- The problem -
In the entries below, count every line with the string "Colonna". State the count and nothing else.

── Supplied records

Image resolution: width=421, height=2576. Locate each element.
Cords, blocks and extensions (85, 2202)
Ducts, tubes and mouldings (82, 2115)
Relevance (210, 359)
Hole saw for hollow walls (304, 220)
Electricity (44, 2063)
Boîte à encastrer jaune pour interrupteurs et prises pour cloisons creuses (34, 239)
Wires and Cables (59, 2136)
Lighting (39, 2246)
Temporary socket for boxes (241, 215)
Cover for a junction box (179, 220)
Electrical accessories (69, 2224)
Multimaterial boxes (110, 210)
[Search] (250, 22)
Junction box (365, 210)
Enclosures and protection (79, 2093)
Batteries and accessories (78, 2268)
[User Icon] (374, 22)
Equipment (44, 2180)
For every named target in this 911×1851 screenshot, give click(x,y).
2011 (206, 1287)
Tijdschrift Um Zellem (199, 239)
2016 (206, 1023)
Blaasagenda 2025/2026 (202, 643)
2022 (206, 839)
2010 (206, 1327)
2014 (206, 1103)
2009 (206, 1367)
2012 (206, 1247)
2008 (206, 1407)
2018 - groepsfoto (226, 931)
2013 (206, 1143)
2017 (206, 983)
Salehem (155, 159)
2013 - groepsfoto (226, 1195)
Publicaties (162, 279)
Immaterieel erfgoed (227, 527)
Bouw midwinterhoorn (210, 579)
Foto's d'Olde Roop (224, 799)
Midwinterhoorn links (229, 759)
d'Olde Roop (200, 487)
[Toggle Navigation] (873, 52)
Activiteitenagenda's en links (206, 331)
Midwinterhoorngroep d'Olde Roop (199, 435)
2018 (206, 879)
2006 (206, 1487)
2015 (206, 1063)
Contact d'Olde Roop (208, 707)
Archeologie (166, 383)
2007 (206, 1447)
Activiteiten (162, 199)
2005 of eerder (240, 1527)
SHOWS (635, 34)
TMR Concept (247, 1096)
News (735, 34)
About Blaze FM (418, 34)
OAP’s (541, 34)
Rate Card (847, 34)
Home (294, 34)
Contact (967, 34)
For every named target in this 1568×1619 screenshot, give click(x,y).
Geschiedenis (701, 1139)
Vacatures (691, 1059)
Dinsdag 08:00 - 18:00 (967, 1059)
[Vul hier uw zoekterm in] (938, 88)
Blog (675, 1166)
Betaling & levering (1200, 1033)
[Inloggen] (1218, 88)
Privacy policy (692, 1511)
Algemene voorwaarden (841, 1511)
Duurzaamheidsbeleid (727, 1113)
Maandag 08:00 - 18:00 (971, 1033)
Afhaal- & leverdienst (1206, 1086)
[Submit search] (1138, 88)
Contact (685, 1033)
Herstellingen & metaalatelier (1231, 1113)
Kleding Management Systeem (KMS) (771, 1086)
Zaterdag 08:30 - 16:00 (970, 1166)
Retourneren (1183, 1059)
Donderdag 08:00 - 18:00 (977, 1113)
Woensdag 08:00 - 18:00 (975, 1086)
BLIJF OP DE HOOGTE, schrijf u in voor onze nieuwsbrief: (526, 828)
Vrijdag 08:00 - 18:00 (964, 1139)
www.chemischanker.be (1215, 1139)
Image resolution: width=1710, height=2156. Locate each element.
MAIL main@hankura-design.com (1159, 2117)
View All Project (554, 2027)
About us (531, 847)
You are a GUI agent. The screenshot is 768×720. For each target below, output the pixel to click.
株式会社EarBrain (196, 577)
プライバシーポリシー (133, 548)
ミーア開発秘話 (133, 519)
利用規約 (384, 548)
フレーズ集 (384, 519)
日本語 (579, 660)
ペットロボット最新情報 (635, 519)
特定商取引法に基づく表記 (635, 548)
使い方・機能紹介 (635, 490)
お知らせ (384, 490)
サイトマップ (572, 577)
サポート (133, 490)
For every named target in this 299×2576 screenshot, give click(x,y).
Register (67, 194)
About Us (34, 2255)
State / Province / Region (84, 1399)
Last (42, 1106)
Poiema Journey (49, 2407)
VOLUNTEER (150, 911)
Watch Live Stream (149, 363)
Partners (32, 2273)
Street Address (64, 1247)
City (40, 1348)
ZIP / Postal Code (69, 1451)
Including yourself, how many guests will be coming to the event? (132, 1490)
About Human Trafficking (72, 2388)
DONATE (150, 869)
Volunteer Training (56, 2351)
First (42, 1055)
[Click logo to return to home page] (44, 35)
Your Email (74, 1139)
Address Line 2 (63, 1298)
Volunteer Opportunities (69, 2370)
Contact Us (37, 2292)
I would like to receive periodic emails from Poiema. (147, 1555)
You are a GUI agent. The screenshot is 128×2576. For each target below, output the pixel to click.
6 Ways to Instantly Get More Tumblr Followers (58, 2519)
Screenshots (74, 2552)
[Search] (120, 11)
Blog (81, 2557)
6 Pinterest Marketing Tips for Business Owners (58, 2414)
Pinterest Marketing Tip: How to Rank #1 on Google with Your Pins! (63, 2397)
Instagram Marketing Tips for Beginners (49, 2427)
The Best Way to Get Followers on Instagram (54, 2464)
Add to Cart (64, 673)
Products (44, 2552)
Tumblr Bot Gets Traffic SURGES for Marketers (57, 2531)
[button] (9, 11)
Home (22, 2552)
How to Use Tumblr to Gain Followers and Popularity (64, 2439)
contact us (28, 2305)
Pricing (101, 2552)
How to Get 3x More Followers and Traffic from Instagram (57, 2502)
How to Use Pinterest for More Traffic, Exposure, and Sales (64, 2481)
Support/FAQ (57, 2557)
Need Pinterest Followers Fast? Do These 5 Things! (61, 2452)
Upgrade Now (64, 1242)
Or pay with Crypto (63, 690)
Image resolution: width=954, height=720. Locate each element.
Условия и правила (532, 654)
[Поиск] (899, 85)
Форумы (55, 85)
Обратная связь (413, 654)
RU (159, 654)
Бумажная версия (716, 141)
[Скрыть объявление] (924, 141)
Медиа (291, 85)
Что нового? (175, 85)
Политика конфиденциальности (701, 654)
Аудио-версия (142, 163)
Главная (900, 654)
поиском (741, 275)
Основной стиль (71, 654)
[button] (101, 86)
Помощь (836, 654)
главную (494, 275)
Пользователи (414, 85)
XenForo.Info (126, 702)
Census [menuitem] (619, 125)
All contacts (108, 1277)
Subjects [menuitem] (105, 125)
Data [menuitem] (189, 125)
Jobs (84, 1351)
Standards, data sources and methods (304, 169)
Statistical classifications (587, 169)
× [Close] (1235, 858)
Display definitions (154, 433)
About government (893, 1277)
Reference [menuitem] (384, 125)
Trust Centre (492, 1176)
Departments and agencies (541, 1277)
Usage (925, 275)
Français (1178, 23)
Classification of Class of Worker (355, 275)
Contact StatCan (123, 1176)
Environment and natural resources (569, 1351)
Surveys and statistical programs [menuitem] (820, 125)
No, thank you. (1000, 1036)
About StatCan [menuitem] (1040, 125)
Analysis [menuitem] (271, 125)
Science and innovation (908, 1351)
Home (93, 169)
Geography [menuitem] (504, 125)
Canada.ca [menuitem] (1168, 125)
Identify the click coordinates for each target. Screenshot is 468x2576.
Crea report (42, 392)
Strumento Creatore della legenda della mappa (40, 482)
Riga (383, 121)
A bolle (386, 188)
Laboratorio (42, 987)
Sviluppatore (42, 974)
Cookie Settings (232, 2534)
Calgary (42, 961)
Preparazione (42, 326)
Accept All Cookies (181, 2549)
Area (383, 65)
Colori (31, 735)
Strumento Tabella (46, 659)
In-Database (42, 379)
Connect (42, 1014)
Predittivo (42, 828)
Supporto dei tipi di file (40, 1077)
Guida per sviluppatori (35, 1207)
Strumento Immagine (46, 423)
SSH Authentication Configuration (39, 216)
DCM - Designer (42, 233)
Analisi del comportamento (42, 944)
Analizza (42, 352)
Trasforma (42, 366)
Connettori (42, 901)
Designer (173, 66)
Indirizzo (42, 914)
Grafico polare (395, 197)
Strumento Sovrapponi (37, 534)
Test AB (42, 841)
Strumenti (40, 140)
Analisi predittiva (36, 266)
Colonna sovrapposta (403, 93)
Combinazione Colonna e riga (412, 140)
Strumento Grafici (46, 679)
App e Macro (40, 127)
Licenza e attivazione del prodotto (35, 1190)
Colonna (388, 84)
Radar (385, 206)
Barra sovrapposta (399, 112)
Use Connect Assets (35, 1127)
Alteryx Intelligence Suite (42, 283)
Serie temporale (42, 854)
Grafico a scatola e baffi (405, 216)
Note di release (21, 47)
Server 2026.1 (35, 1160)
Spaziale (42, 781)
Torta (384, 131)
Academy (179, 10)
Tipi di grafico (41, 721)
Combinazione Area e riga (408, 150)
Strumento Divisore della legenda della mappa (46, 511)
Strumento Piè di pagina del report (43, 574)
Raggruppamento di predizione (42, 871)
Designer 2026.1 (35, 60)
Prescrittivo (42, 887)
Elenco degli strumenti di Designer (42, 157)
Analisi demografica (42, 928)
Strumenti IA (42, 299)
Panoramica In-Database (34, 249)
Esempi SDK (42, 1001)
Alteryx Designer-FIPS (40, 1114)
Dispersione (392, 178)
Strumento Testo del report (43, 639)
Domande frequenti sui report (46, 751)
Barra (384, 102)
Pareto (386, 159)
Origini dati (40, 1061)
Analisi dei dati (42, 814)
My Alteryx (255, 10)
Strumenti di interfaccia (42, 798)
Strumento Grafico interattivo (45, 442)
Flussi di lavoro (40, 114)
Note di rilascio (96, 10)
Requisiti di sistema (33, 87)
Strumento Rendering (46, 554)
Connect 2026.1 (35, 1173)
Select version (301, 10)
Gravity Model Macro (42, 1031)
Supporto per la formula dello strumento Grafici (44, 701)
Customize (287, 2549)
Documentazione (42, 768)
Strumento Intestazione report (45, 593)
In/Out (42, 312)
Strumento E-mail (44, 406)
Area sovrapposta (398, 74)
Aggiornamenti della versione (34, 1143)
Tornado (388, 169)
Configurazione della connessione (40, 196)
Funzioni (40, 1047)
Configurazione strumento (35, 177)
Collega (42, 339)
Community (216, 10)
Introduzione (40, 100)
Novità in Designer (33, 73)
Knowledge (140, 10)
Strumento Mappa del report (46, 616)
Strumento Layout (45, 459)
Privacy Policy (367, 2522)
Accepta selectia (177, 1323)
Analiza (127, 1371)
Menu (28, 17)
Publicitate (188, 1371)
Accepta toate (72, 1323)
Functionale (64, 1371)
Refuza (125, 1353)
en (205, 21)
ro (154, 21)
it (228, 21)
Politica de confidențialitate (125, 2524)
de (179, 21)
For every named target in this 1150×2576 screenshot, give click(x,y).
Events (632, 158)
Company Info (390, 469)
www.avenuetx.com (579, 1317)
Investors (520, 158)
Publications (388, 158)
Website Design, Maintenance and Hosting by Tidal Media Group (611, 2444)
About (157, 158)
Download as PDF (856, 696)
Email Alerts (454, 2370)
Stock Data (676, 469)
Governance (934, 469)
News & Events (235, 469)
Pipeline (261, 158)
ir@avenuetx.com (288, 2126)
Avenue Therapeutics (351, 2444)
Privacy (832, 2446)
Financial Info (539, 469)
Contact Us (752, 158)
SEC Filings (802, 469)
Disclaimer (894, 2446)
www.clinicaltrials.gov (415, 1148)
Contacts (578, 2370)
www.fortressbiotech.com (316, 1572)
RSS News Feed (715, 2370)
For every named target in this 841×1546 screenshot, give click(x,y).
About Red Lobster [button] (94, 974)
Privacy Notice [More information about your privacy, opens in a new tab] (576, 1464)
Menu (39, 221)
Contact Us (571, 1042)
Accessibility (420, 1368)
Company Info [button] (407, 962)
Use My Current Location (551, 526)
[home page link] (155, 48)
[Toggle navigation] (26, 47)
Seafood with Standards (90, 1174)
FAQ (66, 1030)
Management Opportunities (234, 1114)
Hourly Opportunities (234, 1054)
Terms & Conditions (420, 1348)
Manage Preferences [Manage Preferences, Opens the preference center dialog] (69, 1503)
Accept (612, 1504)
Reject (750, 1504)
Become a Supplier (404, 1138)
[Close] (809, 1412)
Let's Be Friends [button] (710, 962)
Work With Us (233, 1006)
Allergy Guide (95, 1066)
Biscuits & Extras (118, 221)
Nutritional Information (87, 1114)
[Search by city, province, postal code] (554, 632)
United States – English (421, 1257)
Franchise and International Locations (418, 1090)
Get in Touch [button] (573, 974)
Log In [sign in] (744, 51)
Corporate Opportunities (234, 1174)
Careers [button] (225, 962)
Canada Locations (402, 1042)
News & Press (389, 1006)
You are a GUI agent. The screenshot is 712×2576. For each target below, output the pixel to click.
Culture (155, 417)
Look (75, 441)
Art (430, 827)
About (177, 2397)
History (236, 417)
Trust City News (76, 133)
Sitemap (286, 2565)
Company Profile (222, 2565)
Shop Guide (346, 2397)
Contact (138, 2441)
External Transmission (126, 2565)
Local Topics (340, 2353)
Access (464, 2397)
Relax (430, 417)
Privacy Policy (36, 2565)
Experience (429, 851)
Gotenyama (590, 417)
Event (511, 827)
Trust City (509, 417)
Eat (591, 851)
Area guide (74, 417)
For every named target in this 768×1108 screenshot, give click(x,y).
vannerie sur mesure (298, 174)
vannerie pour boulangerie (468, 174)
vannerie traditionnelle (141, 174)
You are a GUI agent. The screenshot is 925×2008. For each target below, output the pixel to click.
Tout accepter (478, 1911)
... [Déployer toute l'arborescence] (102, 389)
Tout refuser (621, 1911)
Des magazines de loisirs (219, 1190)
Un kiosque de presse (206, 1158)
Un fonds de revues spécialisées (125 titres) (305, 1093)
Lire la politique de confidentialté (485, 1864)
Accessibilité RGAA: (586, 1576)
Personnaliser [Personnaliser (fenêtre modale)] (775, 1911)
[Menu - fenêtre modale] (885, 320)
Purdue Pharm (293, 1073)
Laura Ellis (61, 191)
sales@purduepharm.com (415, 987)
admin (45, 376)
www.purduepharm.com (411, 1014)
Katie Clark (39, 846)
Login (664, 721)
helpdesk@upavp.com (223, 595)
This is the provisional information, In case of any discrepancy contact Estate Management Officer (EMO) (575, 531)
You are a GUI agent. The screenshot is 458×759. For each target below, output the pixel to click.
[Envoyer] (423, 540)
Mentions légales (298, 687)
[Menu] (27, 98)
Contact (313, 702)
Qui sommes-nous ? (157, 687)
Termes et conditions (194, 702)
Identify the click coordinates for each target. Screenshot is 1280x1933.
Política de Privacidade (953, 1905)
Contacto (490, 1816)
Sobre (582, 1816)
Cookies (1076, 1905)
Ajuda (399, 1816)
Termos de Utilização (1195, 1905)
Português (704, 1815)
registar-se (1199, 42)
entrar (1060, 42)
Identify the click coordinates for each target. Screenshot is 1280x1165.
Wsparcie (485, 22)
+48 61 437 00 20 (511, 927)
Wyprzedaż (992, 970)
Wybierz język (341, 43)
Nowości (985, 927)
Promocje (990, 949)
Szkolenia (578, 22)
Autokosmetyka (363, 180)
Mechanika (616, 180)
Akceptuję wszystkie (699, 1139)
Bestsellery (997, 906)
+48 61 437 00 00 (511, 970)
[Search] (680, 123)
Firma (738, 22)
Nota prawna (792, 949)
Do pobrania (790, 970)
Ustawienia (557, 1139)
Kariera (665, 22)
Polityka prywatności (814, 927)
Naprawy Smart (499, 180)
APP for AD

────

- Worked solution -
3